To compare the effect of chlorpromazine versus metiapine for the treatment of people with schizophrenia SEARCH METHODS: We searched the Cochrane Schizophrenia Group's Study-Based Register of Trials in November 2015 and 2016.
All randomised controlled trials (RCTs) focusing on chlorpromazine versus metiapine for adults with schizophrenia. We included trials meeting our selection criteria and reporting useable data.
We extracted data independently. For binary outcomes, we calculated risk ratio (RR) and its 95% confidence interval (CI), on an intention-to-treat basis. For continuous data, we estimated the mean difference between groups and its 95% CI. We employed a random-effects model for analyses. We assessed risk of bias for included studies and created 'Summary of findings' tables using GRADE.

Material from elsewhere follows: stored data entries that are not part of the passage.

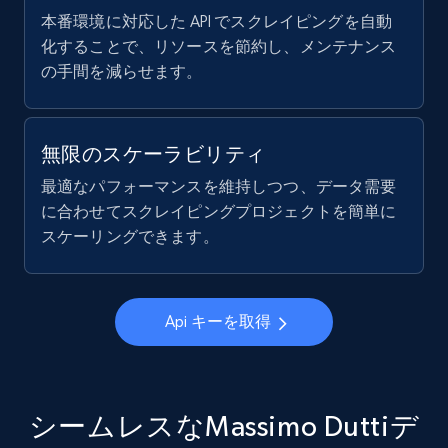
本番環境に対応した API でスクレイピングを自動
化することで、リソースを節約し、メンテナンス
の手間を減らせます。
無限のスケーラビリティ
最適なパフォーマンスを維持しつつ、データ需要
に合わせてスクレイピングプロジェクトを簡単に
スケーリングできます。
Api キーを取得
シームレスなMassimo Duttiデ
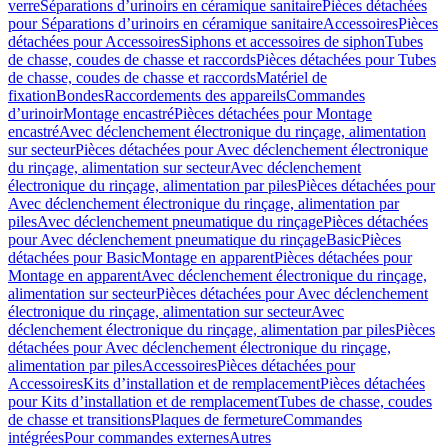
verre
Séparations d’urinoirs en céramique sanitaire
Pièces détachées
pour Séparations d’urinoirs en céramique sanitaire
Accessoires
Pièces
détachées pour Accessoires
Siphons et accessoires de siphon
Tubes
de chasse, coudes de chasse et raccords
Pièces détachées pour Tubes
de chasse, coudes de chasse et raccords
Matériel de
fixation
Bondes
Raccordements des appareils
Commandes
dʼurinoir
Montage encastré
Pièces détachées pour Montage
encastré
Avec déclenchement électronique du rinçage, alimentation
sur secteur
Pièces détachées pour Avec déclenchement électronique
du rinçage, alimentation sur secteur
Avec déclenchement
électronique du rinçage, alimentation par piles
Pièces détachées pour
Avec déclenchement électronique du rinçage, alimentation par
piles
Avec déclenchement pneumatique du rinçage
Pièces détachées
pour Avec déclenchement pneumatique du rinçage
Basic
Pièces
détachées pour Basic
Montage en apparent
Pièces détachées pour
Montage en apparent
Avec déclenchement électronique du rinçage,
alimentation sur secteur
Pièces détachées pour Avec déclenchement
électronique du rinçage, alimentation sur secteur
Avec
déclenchement électronique du rinçage, alimentation par piles
Pièces
détachées pour Avec déclenchement électronique du rinçage,
alimentation par piles
Accessoires
Pièces détachées pour
Accessoires
Kits d’installation et de remplacement
Pièces détachées
pour Kits d’installation et de remplacement
Tubes de chasse, coudes
de chasse et transitions
Plaques de fermeture
Commandes
intégrées
Pour commandes externes
Autres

We included three studies randomising 161 people with schizophrenia. Data were available for only two of our seven prestated main outcomes. Clinically important improvement in global state was measured using the Clinical Global Impression (CGI). There was no clear difference between chlorpromazine and metiapine groups (2 RCTs, n = 120, RR 1.11, 95% CI 0.84 to 1.47, very low quality evidence) and numbers of participants with parkinsonism at eight weeks were similar (2 RCTs, n = 70, RR 0.97, 95% CI 0.46 to 2.03, very low quality evidence). There were no useable data available for the other key outcomes of clinically important improvement in mental state, readmission due to relapse, satisfaction with treatment, aggressive or violent behaviour, or cost of care.
Chlorpromazine has been the mainstay treatment for schizophrenia for decades, yet available evidence comparing this drug to metiapine fails to provide high-quality trial based data. However, the need to determine whether metiapine is more or less effective than chlorpromazine seems to be lacking in clinical relevance and future research on this comparison seems unlikely.